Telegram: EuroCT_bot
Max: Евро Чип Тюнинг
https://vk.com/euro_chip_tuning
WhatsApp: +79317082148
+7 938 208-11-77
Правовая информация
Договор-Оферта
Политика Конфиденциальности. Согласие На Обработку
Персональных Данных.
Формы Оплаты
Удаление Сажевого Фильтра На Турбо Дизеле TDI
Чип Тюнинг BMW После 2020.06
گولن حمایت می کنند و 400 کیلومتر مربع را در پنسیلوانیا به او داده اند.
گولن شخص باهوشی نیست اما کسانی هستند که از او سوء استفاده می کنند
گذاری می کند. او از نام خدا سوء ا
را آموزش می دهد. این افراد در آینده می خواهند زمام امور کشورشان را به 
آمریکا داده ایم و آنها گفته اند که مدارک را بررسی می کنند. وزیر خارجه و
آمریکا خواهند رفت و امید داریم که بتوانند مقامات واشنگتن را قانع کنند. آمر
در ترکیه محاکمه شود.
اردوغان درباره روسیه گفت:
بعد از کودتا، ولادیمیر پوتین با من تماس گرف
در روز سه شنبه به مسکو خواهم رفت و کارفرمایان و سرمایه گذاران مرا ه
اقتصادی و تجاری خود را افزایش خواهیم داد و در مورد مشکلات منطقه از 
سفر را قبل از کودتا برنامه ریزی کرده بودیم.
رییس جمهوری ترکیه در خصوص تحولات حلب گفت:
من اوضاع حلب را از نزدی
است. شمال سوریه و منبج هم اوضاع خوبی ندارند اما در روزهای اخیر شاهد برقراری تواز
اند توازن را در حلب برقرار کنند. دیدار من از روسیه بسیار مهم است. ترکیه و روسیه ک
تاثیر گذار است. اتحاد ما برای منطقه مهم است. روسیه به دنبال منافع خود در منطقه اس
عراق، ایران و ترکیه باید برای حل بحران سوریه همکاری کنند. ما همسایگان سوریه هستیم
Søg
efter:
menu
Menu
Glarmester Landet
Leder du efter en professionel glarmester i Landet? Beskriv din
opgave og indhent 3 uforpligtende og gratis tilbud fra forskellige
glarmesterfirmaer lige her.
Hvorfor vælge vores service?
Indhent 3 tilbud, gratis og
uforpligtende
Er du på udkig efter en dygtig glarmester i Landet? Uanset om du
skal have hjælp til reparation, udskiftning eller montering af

┄┄┄┄┄┄

WHAT TO PRODUCE: Would you copy out exactly the lines from the one holding "آمریکا خواهند رفت" through the end of the entries above, both ends included?

SOLUTION FOR THIS PROBLEM:
آمریکا خواهند رفت و امید داریم که بتوانند مقامات واشنگتن را قانع کنند. آمر
در ترکیه محاکمه شود.
اردوغان درباره روسیه گفت:
بعد از کودتا، ولادیمیر پوتین با من تماس گرف
در روز سه شنبه به مسکو خواهم رفت و کارفرمایان و سرمایه گذاران مرا ه
اقتصادی و تجاری خود را افزایش خواهیم داد و در مورد مشکلات منطقه از 
سفر را قبل از کودتا برنامه ریزی کرده بودیم.
رییس جمهوری ترکیه در خصوص تحولات حلب گفت:
من اوضاع حلب را از نزدی
است. شمال سوریه و منبج هم اوضاع خوبی ندارند اما در روزهای اخیر شاهد برقراری تواز
اند توازن را در حلب برقرار کنند. دیدار من از روسیه بسیار مهم است. ترکیه و روسیه ک
تاثیر گذار است. اتحاد ما برای منطقه مهم است. روسیه به دنبال منافع خود در منطقه اس
عراق، ایران و ترکیه باید برای حل بحران سوریه همکاری کنند. ما همسایگان سوریه هستیم
Søg
efter:
menu
Menu
Glarmester Landet
Leder du efter en professionel glarmester i Landet? Beskriv din
opgave og indhent 3 uforpligtende og gratis tilbud fra forskellige
glarmesterfirmaer lige her.
Hvorfor vælge vores service?
Indhent 3 tilbud, gratis og
uforpligtende
Er du på udkig efter en dygtig glarmester i Landet? Uanset om du
skal have hjælp til reparation, udskiftning eller montering af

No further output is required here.